> [Material for this task]
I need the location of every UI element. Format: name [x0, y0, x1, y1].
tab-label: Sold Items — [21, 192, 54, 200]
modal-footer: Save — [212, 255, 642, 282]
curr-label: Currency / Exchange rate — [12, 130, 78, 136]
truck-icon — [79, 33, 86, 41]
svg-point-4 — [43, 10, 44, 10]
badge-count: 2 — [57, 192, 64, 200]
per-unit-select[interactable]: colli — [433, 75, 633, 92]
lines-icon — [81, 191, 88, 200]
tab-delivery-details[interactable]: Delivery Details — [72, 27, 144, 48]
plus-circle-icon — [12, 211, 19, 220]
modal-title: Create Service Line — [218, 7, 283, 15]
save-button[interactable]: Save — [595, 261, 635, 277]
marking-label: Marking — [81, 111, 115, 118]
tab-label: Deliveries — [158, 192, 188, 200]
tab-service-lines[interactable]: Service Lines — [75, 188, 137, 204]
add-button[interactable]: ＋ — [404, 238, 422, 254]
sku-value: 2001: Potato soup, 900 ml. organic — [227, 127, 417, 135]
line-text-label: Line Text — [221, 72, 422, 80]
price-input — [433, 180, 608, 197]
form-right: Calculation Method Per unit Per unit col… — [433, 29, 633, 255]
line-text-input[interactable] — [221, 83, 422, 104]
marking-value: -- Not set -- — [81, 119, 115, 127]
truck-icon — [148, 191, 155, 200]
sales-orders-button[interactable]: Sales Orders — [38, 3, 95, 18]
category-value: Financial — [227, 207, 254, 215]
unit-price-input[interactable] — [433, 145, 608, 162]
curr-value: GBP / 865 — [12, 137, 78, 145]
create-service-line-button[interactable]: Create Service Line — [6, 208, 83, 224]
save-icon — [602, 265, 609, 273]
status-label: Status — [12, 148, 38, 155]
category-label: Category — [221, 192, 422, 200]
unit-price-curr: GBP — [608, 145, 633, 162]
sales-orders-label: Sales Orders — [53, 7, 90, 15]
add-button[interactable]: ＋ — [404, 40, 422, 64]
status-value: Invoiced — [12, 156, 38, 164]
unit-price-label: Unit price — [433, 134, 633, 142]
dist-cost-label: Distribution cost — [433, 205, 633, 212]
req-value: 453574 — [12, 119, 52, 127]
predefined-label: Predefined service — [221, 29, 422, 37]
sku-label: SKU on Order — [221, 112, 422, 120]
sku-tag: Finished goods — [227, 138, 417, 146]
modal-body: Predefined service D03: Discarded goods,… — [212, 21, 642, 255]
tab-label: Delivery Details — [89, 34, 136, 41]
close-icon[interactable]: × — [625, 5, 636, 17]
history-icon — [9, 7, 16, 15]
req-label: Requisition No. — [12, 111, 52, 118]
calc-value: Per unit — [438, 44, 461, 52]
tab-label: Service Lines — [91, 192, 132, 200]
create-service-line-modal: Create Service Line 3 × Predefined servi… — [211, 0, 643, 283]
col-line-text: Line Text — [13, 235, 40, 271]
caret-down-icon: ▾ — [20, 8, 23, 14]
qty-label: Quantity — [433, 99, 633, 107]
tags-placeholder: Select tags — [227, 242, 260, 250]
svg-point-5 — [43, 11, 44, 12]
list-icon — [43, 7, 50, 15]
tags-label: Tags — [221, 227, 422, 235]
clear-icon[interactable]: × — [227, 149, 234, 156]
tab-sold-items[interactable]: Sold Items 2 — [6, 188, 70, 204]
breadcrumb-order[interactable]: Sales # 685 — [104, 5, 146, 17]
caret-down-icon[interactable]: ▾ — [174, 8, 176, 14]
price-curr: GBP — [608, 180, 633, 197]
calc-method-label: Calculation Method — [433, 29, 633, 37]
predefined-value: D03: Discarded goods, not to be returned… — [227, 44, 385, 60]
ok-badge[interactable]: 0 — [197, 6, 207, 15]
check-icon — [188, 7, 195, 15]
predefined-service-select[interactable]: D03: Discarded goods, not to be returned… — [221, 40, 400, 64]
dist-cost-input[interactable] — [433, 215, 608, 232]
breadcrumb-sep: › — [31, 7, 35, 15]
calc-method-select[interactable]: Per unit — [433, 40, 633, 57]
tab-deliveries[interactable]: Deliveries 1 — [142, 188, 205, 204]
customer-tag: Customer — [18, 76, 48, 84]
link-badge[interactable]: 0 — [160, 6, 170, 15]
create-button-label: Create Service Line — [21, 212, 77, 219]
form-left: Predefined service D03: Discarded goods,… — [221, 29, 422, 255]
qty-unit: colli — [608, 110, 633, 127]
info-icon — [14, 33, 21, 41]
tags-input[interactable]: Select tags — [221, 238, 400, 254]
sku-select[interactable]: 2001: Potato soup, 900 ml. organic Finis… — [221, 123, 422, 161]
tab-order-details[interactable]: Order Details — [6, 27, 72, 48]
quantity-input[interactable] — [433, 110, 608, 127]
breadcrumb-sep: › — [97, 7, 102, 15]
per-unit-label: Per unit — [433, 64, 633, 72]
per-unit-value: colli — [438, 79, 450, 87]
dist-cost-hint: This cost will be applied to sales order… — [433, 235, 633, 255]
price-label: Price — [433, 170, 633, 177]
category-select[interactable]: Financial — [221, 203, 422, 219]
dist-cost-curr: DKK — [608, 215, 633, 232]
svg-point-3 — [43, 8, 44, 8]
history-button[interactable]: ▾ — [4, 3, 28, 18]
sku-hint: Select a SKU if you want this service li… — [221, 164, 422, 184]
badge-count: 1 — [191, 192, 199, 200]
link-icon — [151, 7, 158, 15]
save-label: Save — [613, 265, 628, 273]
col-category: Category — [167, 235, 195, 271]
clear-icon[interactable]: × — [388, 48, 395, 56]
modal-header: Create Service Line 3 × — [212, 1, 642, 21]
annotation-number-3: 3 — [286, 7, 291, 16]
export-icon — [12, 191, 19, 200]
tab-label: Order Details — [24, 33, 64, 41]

> [Exercise brief] Copy each entry exactly, with nothing added or dropped.

> [Task response]
I need the location of every UI element. Format: name [x0, y0, x1, y1].
tab-label: Sold Items — [21, 192, 54, 200]
modal-footer: Save — [212, 255, 642, 282]
curr-label: Currency / Exchange rate — [12, 130, 78, 136]
truck-icon — [79, 33, 86, 41]
svg-point-4 — [43, 10, 44, 10]
badge-count: 2 — [57, 192, 64, 200]
per-unit-select[interactable]: colli — [433, 75, 633, 92]
lines-icon — [81, 191, 88, 200]
tab-delivery-details[interactable]: Delivery Details — [72, 27, 144, 48]
plus-circle-icon — [12, 211, 19, 220]
modal-title: Create Service Line — [218, 7, 283, 15]
save-button[interactable]: Save — [595, 261, 635, 277]
marking-label: Marking — [81, 111, 115, 118]
tab-label: Deliveries — [158, 192, 188, 200]
tab-service-lines[interactable]: Service Lines — [75, 188, 137, 204]
add-button[interactable]: ＋ — [404, 238, 422, 254]
sku-value: 2001: Potato soup, 900 ml. organic — [227, 127, 417, 135]
line-text-label: Line Text — [221, 72, 422, 80]
price-input — [433, 180, 608, 197]
form-right: Calculation Method Per unit Per unit col… — [433, 29, 633, 255]
line-text-input[interactable] — [221, 83, 422, 104]
marking-value: -- Not set -- — [81, 119, 115, 127]
truck-icon — [148, 191, 155, 200]
sales-orders-button[interactable]: Sales Orders — [38, 3, 95, 18]
category-value: Financial — [227, 207, 254, 215]
unit-price-input[interactable] — [433, 145, 608, 162]
curr-value: GBP / 865 — [12, 137, 78, 145]
create-service-line-button[interactable]: Create Service Line — [6, 208, 83, 224]
save-icon — [602, 265, 609, 273]
status-label: Status — [12, 148, 38, 155]
category-label: Category — [221, 192, 422, 200]
unit-price-curr: GBP — [608, 145, 633, 162]
sales-orders-label: Sales Orders — [53, 7, 90, 15]
add-button[interactable]: ＋ — [404, 40, 422, 64]
status-value: Invoiced — [12, 156, 38, 164]
unit-price-label: Unit price — [433, 134, 633, 142]
dist-cost-label: Distribution cost — [433, 205, 633, 212]
req-value: 453574 — [12, 119, 52, 127]
predefined-label: Predefined service — [221, 29, 422, 37]
sku-label: SKU on Order — [221, 112, 422, 120]
sku-tag: Finished goods — [227, 138, 417, 146]
modal-body: Predefined service D03: Discarded goods,… — [212, 21, 642, 255]
tab-label: Delivery Details — [89, 34, 136, 41]
close-icon[interactable]: × — [625, 5, 636, 17]
history-icon — [9, 7, 16, 15]
req-label: Requisition No. — [12, 111, 52, 118]
calc-value: Per unit — [438, 44, 461, 52]
tab-label: Service Lines — [91, 192, 132, 200]
create-service-line-modal: Create Service Line 3 × Predefined servi… — [211, 0, 643, 283]
col-line-text: Line Text — [13, 235, 40, 271]
caret-down-icon: ▾ — [20, 8, 23, 14]
qty-label: Quantity — [433, 99, 633, 107]
tags-placeholder: Select tags — [227, 242, 260, 250]
svg-point-5 — [43, 11, 44, 12]
list-icon — [43, 7, 50, 15]
tags-label: Tags — [221, 227, 422, 235]
clear-icon[interactable]: × — [227, 149, 234, 156]
tab-sold-items[interactable]: Sold Items 2 — [6, 188, 70, 204]
breadcrumb-order[interactable]: Sales # 685 — [104, 5, 146, 17]
caret-down-icon[interactable]: ▾ — [174, 8, 176, 14]
price-curr: GBP — [608, 180, 633, 197]
calc-method-label: Calculation Method — [433, 29, 633, 37]
predefined-value: D03: Discarded goods, not to be returned… — [227, 44, 385, 60]
ok-badge[interactable]: 0 — [197, 6, 207, 15]
check-icon — [188, 7, 195, 15]
predefined-service-select[interactable]: D03: Discarded goods, not to be returned… — [221, 40, 400, 64]
dist-cost-input[interactable] — [433, 215, 608, 232]
breadcrumb-sep: › — [31, 7, 35, 15]
calc-method-select[interactable]: Per unit — [433, 40, 633, 57]
tab-deliveries[interactable]: Deliveries 1 — [142, 188, 205, 204]
customer-tag: Customer — [18, 76, 48, 84]
link-badge[interactable]: 0 — [160, 6, 170, 15]
create-button-label: Create Service Line — [21, 212, 77, 219]
form-left: Predefined service D03: Discarded goods,… — [221, 29, 422, 255]
qty-unit: colli — [608, 110, 633, 127]
info-icon — [14, 33, 21, 41]
tags-input[interactable]: Select tags — [221, 238, 400, 254]
sku-select[interactable]: 2001: Potato soup, 900 ml. organic Finis… — [221, 123, 422, 161]
tab-order-details[interactable]: Order Details — [6, 27, 72, 48]
quantity-input[interactable] — [433, 110, 608, 127]
breadcrumb-sep: › — [97, 7, 102, 15]
per-unit-label: Per unit — [433, 64, 633, 72]
per-unit-value: colli — [438, 79, 450, 87]
dist-cost-hint: This cost will be applied to sales order… — [433, 235, 633, 255]
price-label: Price — [433, 170, 633, 177]
category-select[interactable]: Financial — [221, 203, 422, 219]
dist-cost-curr: DKK — [608, 215, 633, 232]
svg-point-3 — [43, 8, 44, 8]
history-button[interactable]: ▾ — [4, 3, 28, 18]
sku-hint: Select a SKU if you want this service li… — [221, 164, 422, 184]
badge-count: 1 — [191, 192, 199, 200]
link-icon — [151, 7, 158, 15]
save-label: Save — [613, 265, 628, 273]
col-category: Category — [167, 235, 195, 271]
clear-icon[interactable]: × — [388, 48, 395, 56]
modal-header: Create Service Line 3 × — [212, 1, 642, 21]
annotation-number-3: 3 — [286, 7, 291, 16]
export-icon — [12, 191, 19, 200]
tab-label: Order Details — [24, 33, 64, 41]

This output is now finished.